Search code examples

Empty string with length > 0 in R

I got a weird case in my dataframe while working with emojis in R. I want to delete all emojis for a sentiment analysis. When I do this I got some cases, where the string should be empty, but isn't. What is the problem? I would like to replace empty fields with NA. Here a little example:


df <- data.frame(x = c("test","♥️♥️🙌♥"))


df_new <- df |>
  mutate(x = str_remove_all(x, "[[:emoji:]]"))

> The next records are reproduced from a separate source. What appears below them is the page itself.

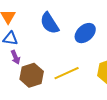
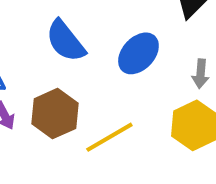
brown hexagon: (32, 75) -> (55, 114), moved

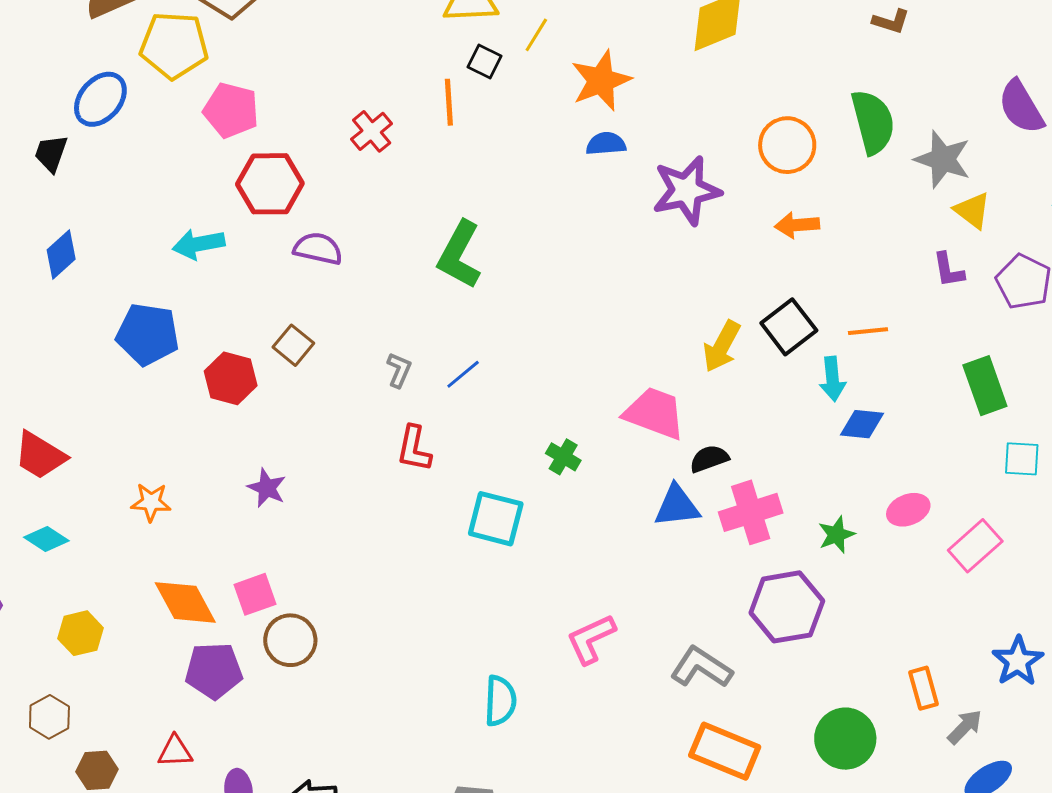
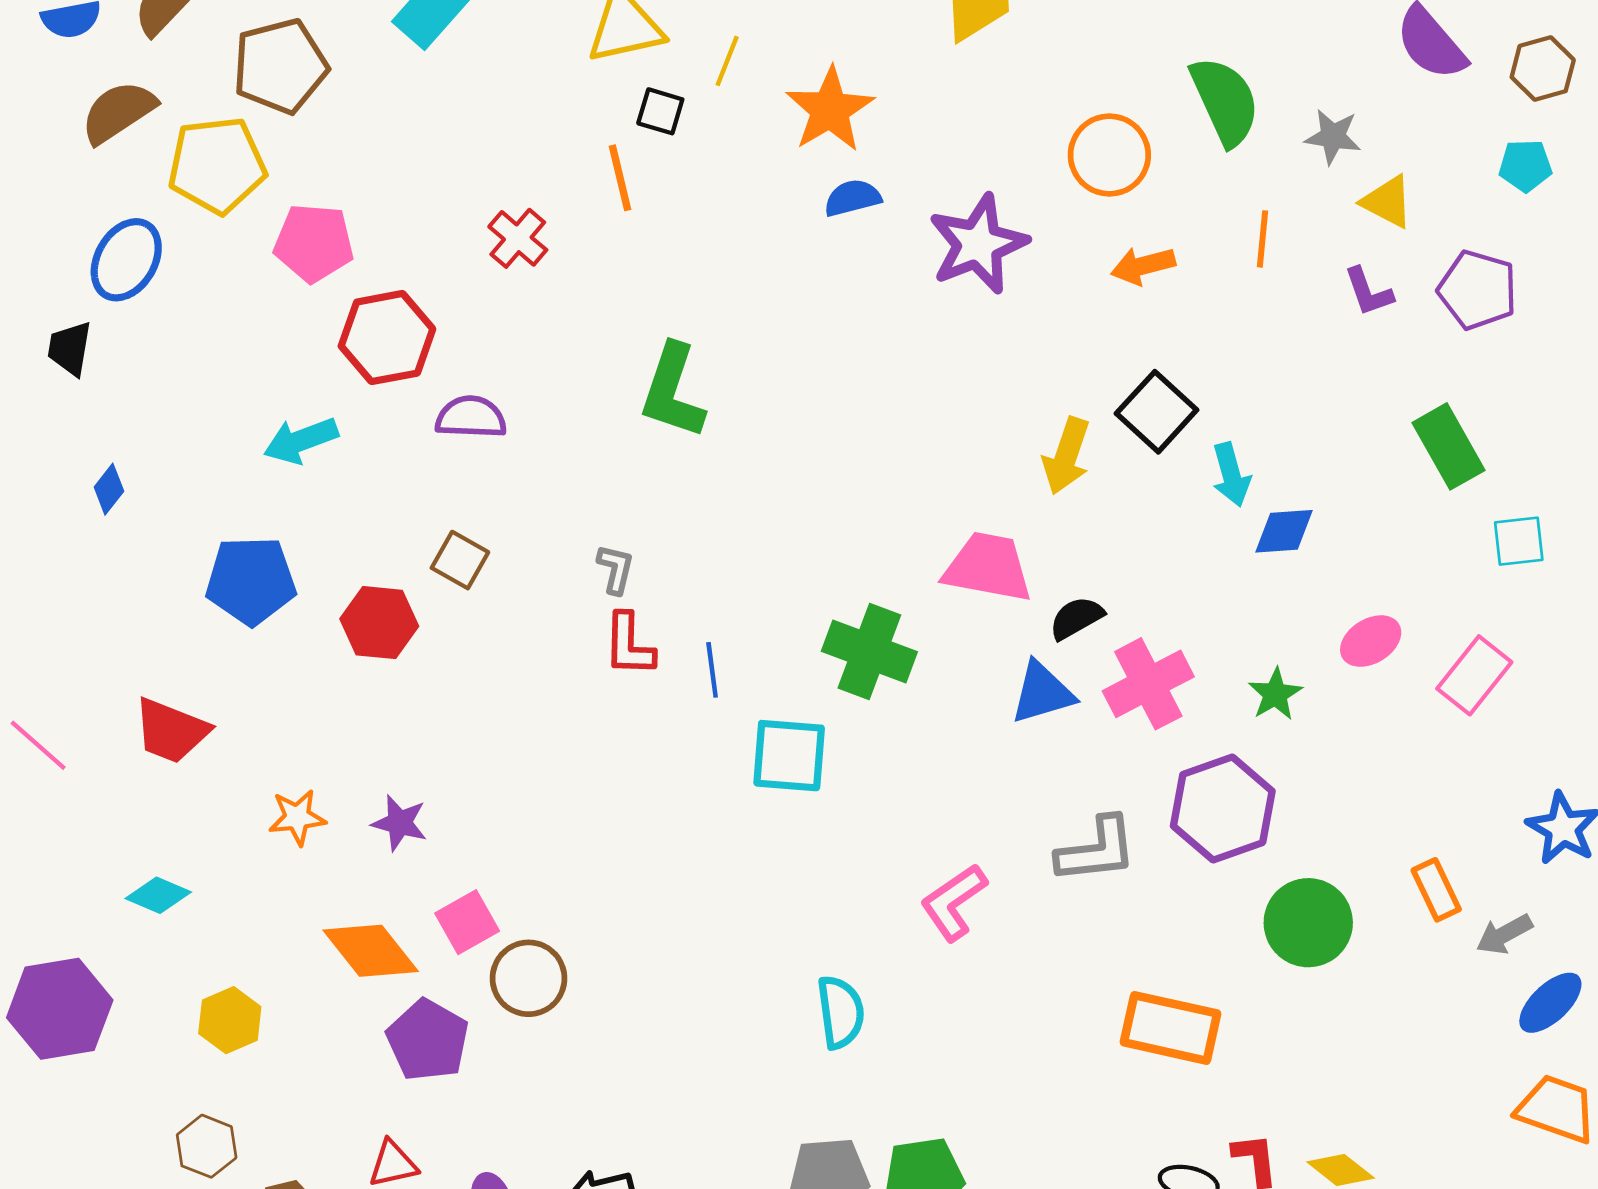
gray star: (943, 159) -> (1333, 137), size x0.7
blue diamond: (61, 255) -> (109, 489), size x0.7
orange line: (868, 331) -> (1263, 239), moved, turned -69
blue line: (463, 374) -> (712, 670), moved, turned -48
red L-shape: (414, 449) -> (629, 645), moved
red trapezoid: (40, 455) -> (171, 731), moved
green cross: (563, 457) -> (869, 651), size x1.8
purple star: (267, 488) -> (400, 823), moved
gray L-shape: (701, 667) -> (1097, 850), moved, turned 150
purple pentagon: (214, 671) -> (428, 1040), turned -30
gray arrow: (965, 727) -> (1504, 934), turned -153
green circle: (845, 739) -> (1308, 923), moved

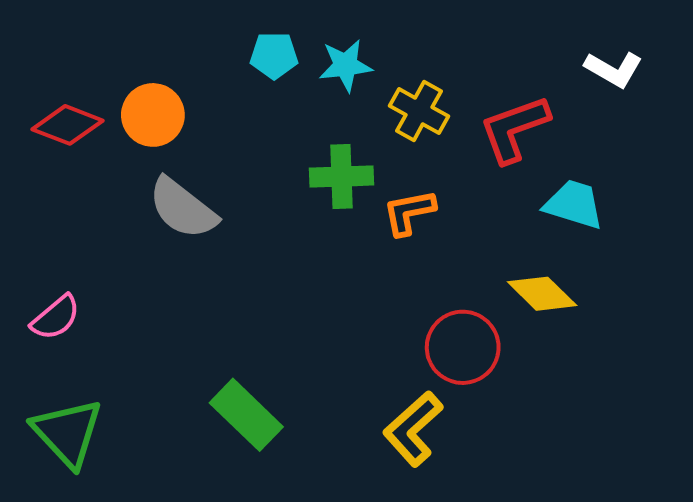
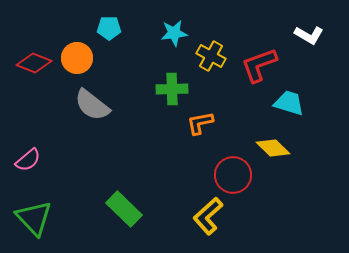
cyan pentagon: (274, 55) -> (109, 28), moved
orange L-shape: (409, 212) -> (200, 123), moved

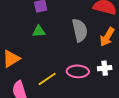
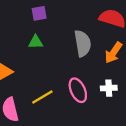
pink ellipse: (78, 71) -> (78, 90), turned 60

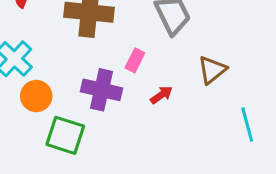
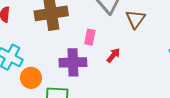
brown triangle: (212, 70) -> (135, 19), moved

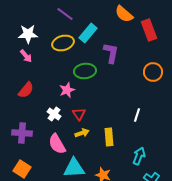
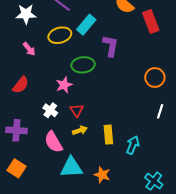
white star: (28, 34) -> (26, 14), moved
pink arrow: (26, 56) -> (29, 49), moved
orange circle: (153, 72) -> (155, 78), moved
white line: (137, 115) -> (160, 111), moved
cyan arrow: (139, 156) -> (133, 145), moved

Now I would like to use the following command, but this doesn't work, because the string is not empty.

tmp <- df_new |>
  mutate(x = na_if(x, ""))

What is the problem here and how I can solve this?

Thank you in advance,



  • If you want to remove all non-characters but support any language and if you already split up your x values as words you can simply do:

    df <- data.frame(x = c("test","♥️♥️🙌♥"))
    df %>%
      mutate(x = stri_extract_all(x, charclass = "\\p{L}"))
    1 test
    2   NA

    If you have strings with multiple words you can slightly adapt above and use this instead

    df <- data.frame(x = c("Ελλάδα means Greece ♥️ ️", "test","♥️♥️🙌♥"))
    df %>%
      group_by(x) %>%
      mutate(x = paste(stri_extract_all(x, charclass = "\\p{L}")[[1]], collapse = " "))
    1 Ελλάδα means Greece
    2 test           
    3 NA